O MUNDO SOB O OLHAR DE UM GAROTO
por Ricardo Corsetti
"É, realmente Raquel Welch é um belo programa educacional". Frase extraída do belo drama de época, dirigido pelo - hoje de volta à grande fase de sua carreira - Kenneth Branagh (Morte no Nilo, 2022).
A trama, que basicamente gira em torno do cotidiano do garotinho vivido pelo ótimo estreante em longa-metragem Judie Hill, combina tanto questões próprias ao universo infantil - e os inevitáveis ritos de passagem - e iniciação à vida no mundo dos adultos, quanto a dura realidade de um povo marcada pela guerra e por conflitos políticos de matriz religiosa, entre católicos e protestantes na capital norte-irlandesa, Belfast, no início dos anos 60.
De forte caráter autobiográfico, visto que o ator/diretor Kenneth Branagh de fato nasceu e passou toda a sua infância e adolescência em Belfast, a trama é, porém, conduzida com muita sensibilidade e leveza. Embora, não esquecendo a urgência da linguagem semi documental em seus minutos iniciais, com uma câmera nervosa, capaz de transmitir toda a intensidade e tensão vividas pelo garotinho e, sobretudo, por sua família, em meio àquele cotidiano de permanente tensão gerada pela inevitável consciência de que a guerra entre pessoas (vizinhos) que até outro dia se tratavam como irmãos, por conta da questão religiosa sobretudo, está por vir a qualquer momento.
Filme realizado com primor técnico: belíssima fotografia em PB, competente direção, lindo trabalho de reconstituição de época (direção arte) em termos de cenografia e figurinos. Belfast conta ainda com outro mérito incontestável: a qualidade de seu elenco, com destaque para a bela e talentosa Caitriona Balfe (Ford vs Ferrari, 2019). Meus Deus, que mulher apaixonante! Transbordando charme, estilo e discreta sensualidade a cada segundo em que está em cena.
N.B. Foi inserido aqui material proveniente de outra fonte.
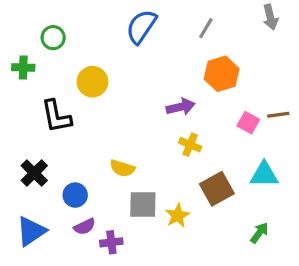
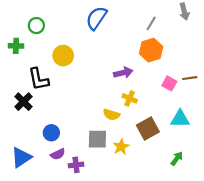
gray line: (206, 28) -> (151, 23), moved
yellow semicircle: (122, 168) -> (111, 115), moved
black cross: (34, 173) -> (23, 102), moved

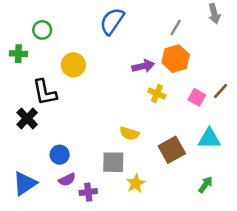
purple arrow: (123, 73) -> (143, 66), moved
brown line: (190, 78) -> (221, 91), turned -40
yellow cross: (130, 98) -> (157, 94), moved
yellow star: (121, 147) -> (136, 183), moved

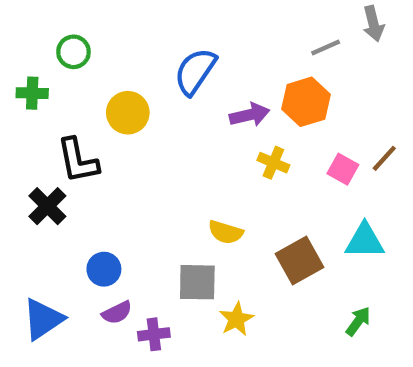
blue semicircle: (112, 21) -> (195, 71), moved
gray line: (176, 27) -> (326, 47), moved, turned 35

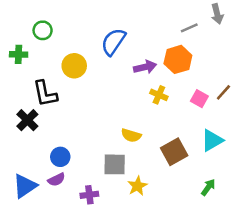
cyan triangle: (365, 241) -> (212, 140), turned -30
purple semicircle: (117, 313) -> (56, 180), moved

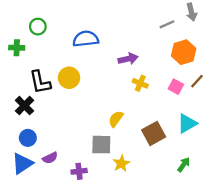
blue semicircle: (113, 42) -> (86, 39), moved, turned 50
orange hexagon: (178, 59) -> (184, 52), moved
yellow circle: (74, 66) -> (69, 78), moved
yellow semicircle: (131, 135) -> (116, 119), turned 108
blue circle: (60, 157) -> (28, 138), moved

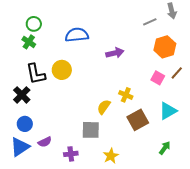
green cross: (17, 48) -> (29, 42), moved, turned 32
yellow cross: (140, 83) -> (126, 95), moved
yellow star: (121, 163) -> (111, 156), moved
E também para os simpáticos e divertidos avós do protagonista, vividos pelos ótimos Ciarán Hinds (Munique, 2005) e Judi Dench (O Exótico Hotel Marigold, 2011) e, claro, o já citado garotinho vivido pelo pequenino Judie Hill é um show à parte.
Aliás, um outro feliz acerto de Belfast - que confere muita verdade ao filme - é a opção por atores quase todos de fato irlandeses (com exceção da britânica Judi Dench), muito mais do que por encher o filme de celebridades hollywoodianas e assim, quase inevitavelmente, torná-lo vazio e artificial.
Outro ponto alto do filme é, sem dúvida, a ótima trilha sonora, recheada com o melhor da "blue eyed soul" britânica/irlandesa, com destaque para os temas cantados pelo veterano cantor e compositor norte-irlandês Van Morrison.
Em enxutos 1 hora e 38 minutos, Belfast, contrariando a "regra" que parece ter se estabelecido no cinema mainstream (destinado ao grande público) contemporâneo, onde quase todos os novos filmes passaram a ter no mínimo 2 horas e 20 minutos, consegue contar e desenvolver muito bem sua história, sem as hoje quase inevitáveis "barrigas" de roteiro. Mais um ponto positivo para Kenneth Branagh, em sua mais recente encarnação. Que bom!